Grains production is projected to expand by 3% in 2025/26, to 2,375m t, a fresh peak. In addition to predicted solid gains in the EU, output is also seen higher in Argentina and the US. Increases in feed, industrial and food uses are forecast to boost global uptake to 2,372m t, up by 2% y/y. After three successive drawdowns, carryovers may recover to 585m t (581m), including 146m (131m) in the major exporters. Tied mainly to increased wheat shipments, total trade could reach 428m t, up by 2% from the previous season's unusually small total.

In a year of heavy supplies, world soyabean uptake and inventories are forecast at respective peaks in 2024/25, with trade also seen edging up to 181m t (+1%). Boosted by larger South American crops, the 2025/26 global output is tentatively predicted at a peak (+2%), with firmer demand for soya products across feed, food and industrial sectors set to underpin record processing. While shipments to China are seen little-changed y/y, larger deliveries to other destinations in Asia, as well as to Africa, should support expanded trade (+1%).

After the prior season’s solid y/y increase (+14m t), global rice production is seen expanding further in 2025/26, to a fresh peak, including gains in China and the major exporters. With total consumption set to advance on expanded food demand, aggregate stocks are predicted to edge up (+1m), including major exporters’ reserves well above 50m t. Trade in 2026 is seen rising by 2% y/y, bolstered by the import requirements of buyers in Africa and Asia.

In the Council’s first formal projections, world chickpeas output is seen contracting in 2025/26, while total use is predicted to rise across the forecast period. With the next trade year around seven months away, prospects for shipment flows in 2026 are especially tentative; at 2.9m t (-3%), volumes are set to stay above average. Separately, total trade in all pulses in 2025 is forecast to contract by 7% y/y, chiefly on reduced flows of dry peas and lentils.

MARKET SUMMARY

The IGC GOI edged lower in the period since the April GMR. With relatively minor changes in most constituent components, the downside was mainly driven by a drop in the maize sub-Index.

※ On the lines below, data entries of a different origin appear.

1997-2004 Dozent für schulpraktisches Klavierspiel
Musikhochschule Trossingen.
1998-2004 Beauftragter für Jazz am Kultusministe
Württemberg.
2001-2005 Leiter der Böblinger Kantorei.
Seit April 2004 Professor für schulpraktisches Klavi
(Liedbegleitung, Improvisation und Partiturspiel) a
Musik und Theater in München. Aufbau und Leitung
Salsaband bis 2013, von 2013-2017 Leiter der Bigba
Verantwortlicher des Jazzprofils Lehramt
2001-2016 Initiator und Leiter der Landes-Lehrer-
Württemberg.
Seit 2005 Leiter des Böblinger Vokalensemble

With offsetting movements across the leading origins, the IGC GOI wheat sub-Index was unchanged overall, quoted 11% lower y/y.

Amid building expectations for the next Brazilian and US harvests, the IGC GOI maize sub-Index retreated by a net 4%.

The IGC GOI rice-sub-Index was broadly flat over the past five weeks, holding at a more than two and a half year low.

The IGC GOI soyabeans sub-Index was unchanged versus the April GMR, with softer quotations in Argentina balanced by modest gains in Brazil and the US.